My mother always claimed she didn’t like to cook. However, she managed to save a few recipes that are family favorites. One is her Russian Stuffed Cabbage. It’s a wonderful dish to eat on a cold winter’s day. (Not that we have those days often in Los Angeles)
This recipe is from my mother’s Russian roots. It’s sweetened with honey and raisins.
Enjoy this recipe
Russian Stuffed Cabbage
- 1 large cabbage
- 2 Tbsp butter
- 2 medium onions sliced
- 3 cups tomatoes canned approx 1 28 oz can + a little more
- 2 tsp salt
- 1/2 tsp pepper
- beef bones
- 1 lb ground beef
- 3 Tbsp rice uncooked
- 4 Tbsp onion grated
- 1 egg
- 3 Tbsp cold water
- 3 Tbsp honey
- 1/4 cup lemon juice
- 1/4 cup seedless raisins
- In a large pot, pour boiling water over the cabbage. cover and let soak for 15 minutes.

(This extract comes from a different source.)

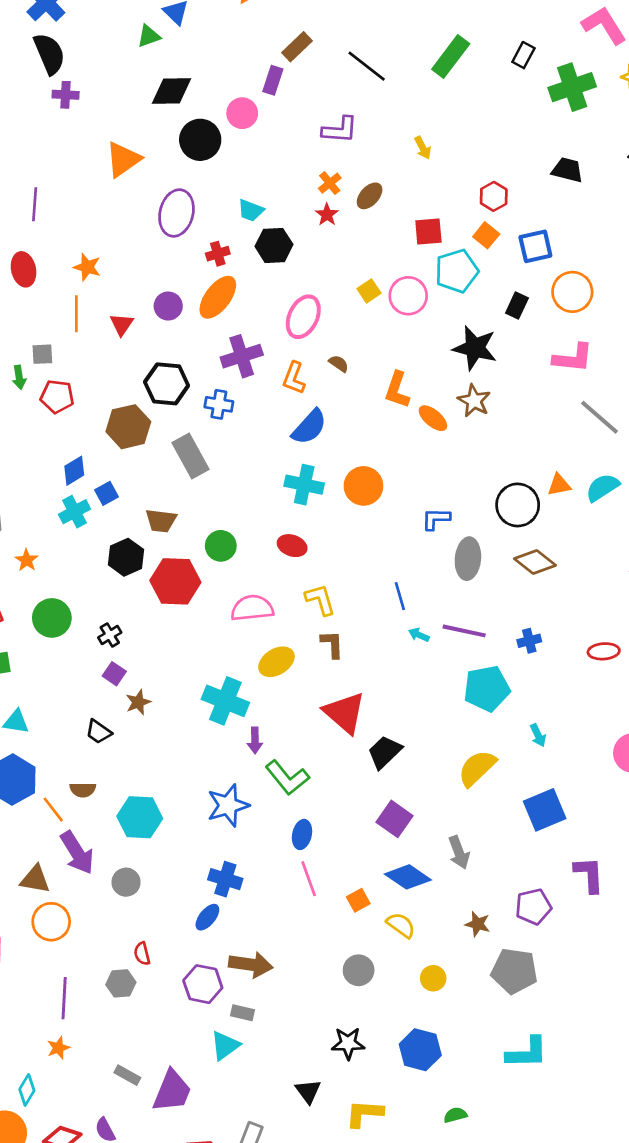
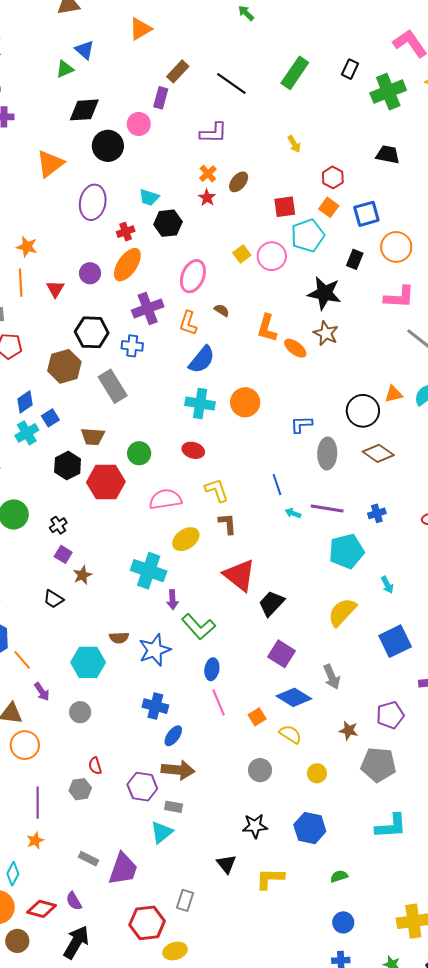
yellow arrow: (423, 148) -> (294, 144), moved
brown semicircle: (83, 790) -> (119, 638), moved
purple arrow: (77, 853) -> (42, 692), size x0.6
blue ellipse: (207, 917) -> (173, 736), moved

- Remove 12 leaves carefully. If leaves are small use 18. (After I removed the leaves I steamed the leaves slightly to further soften them – this is optional)
- Melt the butter in a deep, heavy saucepan. Lightly brown the onions in it.

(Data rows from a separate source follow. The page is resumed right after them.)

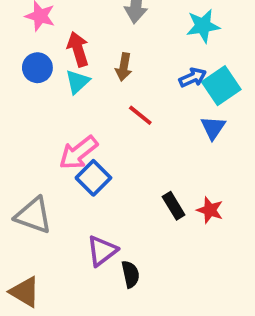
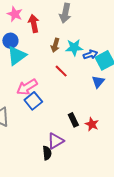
cyan star: (203, 26) -> (74, 47), moved
red arrow: (78, 49) -> (34, 23), moved
cyan triangle: (77, 82) -> (17, 56), moved, size x1.5
purple triangle: (102, 251) -> (56, 141), moved

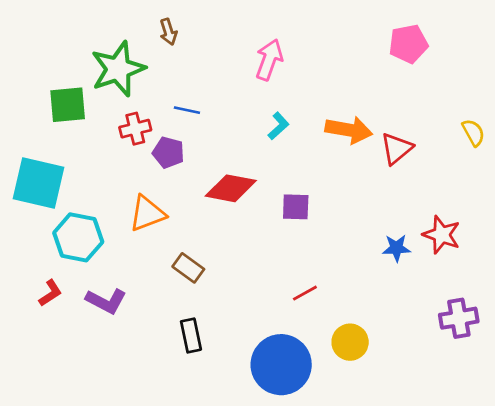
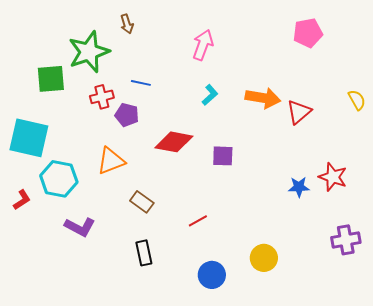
red L-shape: (50, 293) -> (22, 200), moved
red line: (305, 293) -> (198, 221), moved
blue circle: (281, 365) -> (212, 275), size x0.6

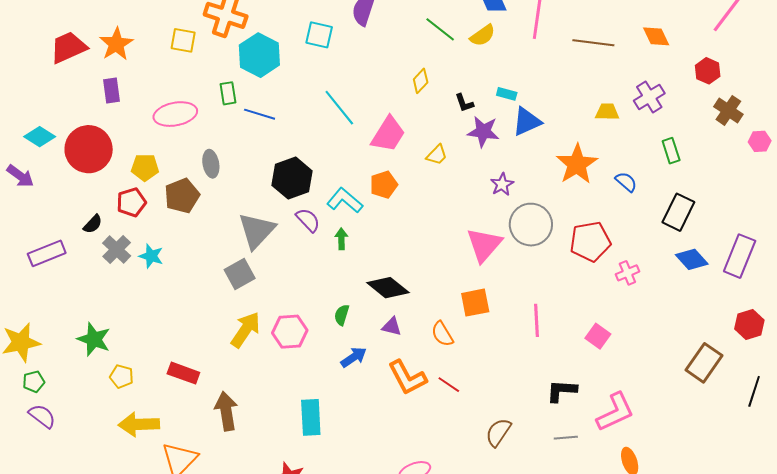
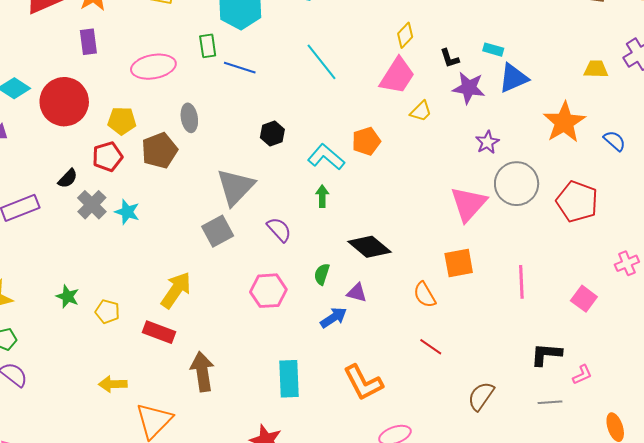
pink trapezoid: (388, 134) -> (397, 76), moved
black hexagon: (292, 178) -> (272, 133), size x0.6
purple semicircle: (308, 220) -> (279, 230), moved
red pentagon: (590, 241) -> (577, 202), turned 30
pink cross: (627, 273) -> (627, 263), moved
purple triangle: (392, 326) -> (357, 293), moved
yellow arrow: (246, 330) -> (176, 290), moved
green star: (94, 339) -> (68, 296), size x0.7
yellow pentagon: (121, 376) -> (107, 312), moved
orange L-shape: (407, 378) -> (363, 383), moved
pink L-shape: (615, 412) -> (582, 375), moved, size x0.5
yellow arrow: (139, 424) -> (113, 384), size x0.7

- Add the tomatoes (I pulverized them in a food processor first) half the salt and pepper, and all the bones. Cook over low heat for 30 minutes.
- Mix together the ground beef, rice, grated onions, egg, the remainder of the salt and pepper and water.
- Place a dollop of meat mixture on each cabbage leaf. Tuck the soft part of the leaves around the mixture and roll carefully.
- Add the rolled cabbage leaves to the sauce. Cover and cook over low heat for 1 1/2 hrs.
- Add the honey, lemon juice, raisins and cook for 30 minutes longer.
- This meal will serve 6 for a main dish and 12 as a 1st course.
A little family history
My mother’s father, Alexander Melinsky, immigrated from Buda, Russia (part of Ukraine) in 1906, before the Russian Revolution, and worked in the coal mines in Pennsylvania and Superior, Colorado. My grandmother’s family came from Slovakia.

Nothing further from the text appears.